# Actual and future TT side by side



## Franck (May 15, 2002)

What do you think of the future TT coupe, if it looks like this ?

The base is the Shooting Brake and the actual TT coupe, which can be seen in the reflection.

A big thank you to Ypos from France that did those photoshop pictures.


----------



## Franck (May 15, 2002)

The Shooting Break at tokyo :


----------



## Franck (May 15, 2002)

What the coupe might look like :


----------



## Franck (May 15, 2002)

What the roadster might look like :


----------



## Franck (May 15, 2002)

In the coupe in papaya orange :


----------



## Franck (May 15, 2002)

The coupe in red :


----------



## Franck (May 15, 2002)

The coupe in arrow grey :


----------



## jampott (Sep 6, 2003)

Nice, but a bit similar to the original... :lol:


----------



## steveh (Jan 14, 2004)

I like it from the side but it's the nose I'm not sure about on the Shooting Brake concept. From all I've read it seems that the new TT is going to have a grille that's distinctive which could mean the concept is quite close. It might look better with a number plate in the middle although I've also read that the plate could be mounted to one side like the Alfa 156.

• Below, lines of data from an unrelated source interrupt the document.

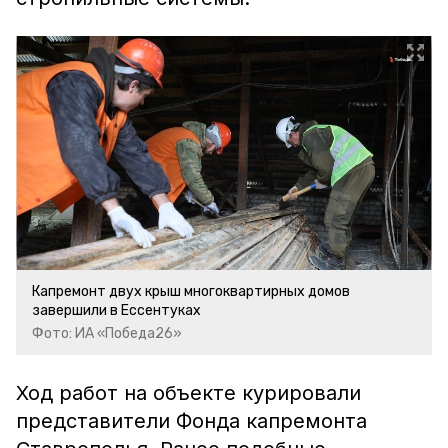
Капремонт двух крыш многоквартирных домов
завершили в Ессентуках
Фото: ИА «Победа26»
Ход работ на объекте курировали
представители Фонда капремонта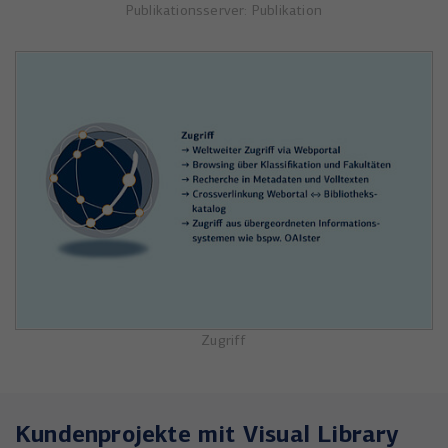
Publikationsserver: Publikation
Zugriff
Kundenprojekte mit Visual Library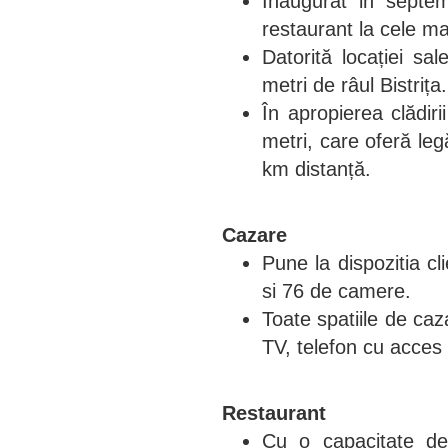
Inaugurat in septem
restaurant la cele ma
Datorită locației sa
metri de râul Bistrița.
În apropierea clădir
metri, care oferă legă
km distanță.
Cazare
Pune la dispozitia cl
si 76 de camere.
Toate spatiile de caza
TV, telefon cu acces i
Restaurant
Cu o capacitate de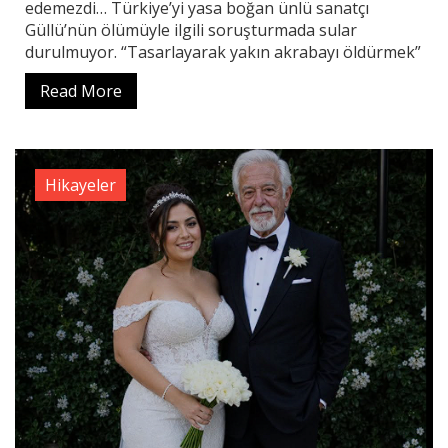
edemezdi… Türkiye’yi yasa boğan ünlü sanatçı
Güllü’nün ölümüyle ilgili soruşturmada sular
durulmuyor. “Tasarlayarak yakın akrabayı öldürmek”
Read More
Hikayeler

I suspect the final version might be a lot like this but the roof line is bound to be different, perhaps more angular in some way to distinguish it from the current TT.


----------



## dee (Jun 3, 2005)

I didnt see cup holders anywhere on the spec... but I would buy one if it looked like this - afterall its an modern version of what we have... if its time for a new car then this'll do - perhaps not worth the shift otherwse..... unless it has 3 cup holders :wink:


----------



## V6 TT (Sep 24, 2002)

...they both look fantastic! [smiley=thumbsup.gif]


----------



## jampott (Sep 6, 2003)

V6 TT said:


> ...they both look fantastic! [smiley=thumbsup.gif]

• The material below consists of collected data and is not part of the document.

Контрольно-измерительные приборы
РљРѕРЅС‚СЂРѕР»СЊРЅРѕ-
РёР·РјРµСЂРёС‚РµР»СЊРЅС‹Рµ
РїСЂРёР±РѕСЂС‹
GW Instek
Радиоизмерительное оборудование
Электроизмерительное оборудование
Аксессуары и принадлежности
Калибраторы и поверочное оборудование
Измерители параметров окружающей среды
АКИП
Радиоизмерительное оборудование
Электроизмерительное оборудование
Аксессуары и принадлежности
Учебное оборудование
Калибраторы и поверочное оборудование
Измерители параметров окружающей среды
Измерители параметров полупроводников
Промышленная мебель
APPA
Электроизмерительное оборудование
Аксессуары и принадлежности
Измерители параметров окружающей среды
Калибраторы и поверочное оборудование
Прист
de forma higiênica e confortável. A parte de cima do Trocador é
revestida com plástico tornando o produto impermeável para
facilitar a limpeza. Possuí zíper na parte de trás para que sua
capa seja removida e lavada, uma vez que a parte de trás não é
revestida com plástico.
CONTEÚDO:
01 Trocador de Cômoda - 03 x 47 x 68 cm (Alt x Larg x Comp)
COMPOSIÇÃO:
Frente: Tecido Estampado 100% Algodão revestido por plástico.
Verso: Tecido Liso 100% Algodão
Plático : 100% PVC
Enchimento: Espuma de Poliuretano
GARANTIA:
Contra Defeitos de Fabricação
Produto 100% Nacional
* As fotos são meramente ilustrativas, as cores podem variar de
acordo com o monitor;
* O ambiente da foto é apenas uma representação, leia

Yeah, but you think the Cayman does, too...  :lol:


----------



## sico (Feb 6, 2003)

The original TT was designed by Freeman Thomas a inspirational designer.

He has always loved Porsches, thus the TT has a nice curvy look, no sharp offensive lines.

This TT has been modelled around the controversial BMW design.

Audi obviously cannot come up with their own design ideas and now have to follow BMW. They do seem to lack inspiration and imagination.

Imagine if Porsche did this with the Boxster, gave it aggressive lines.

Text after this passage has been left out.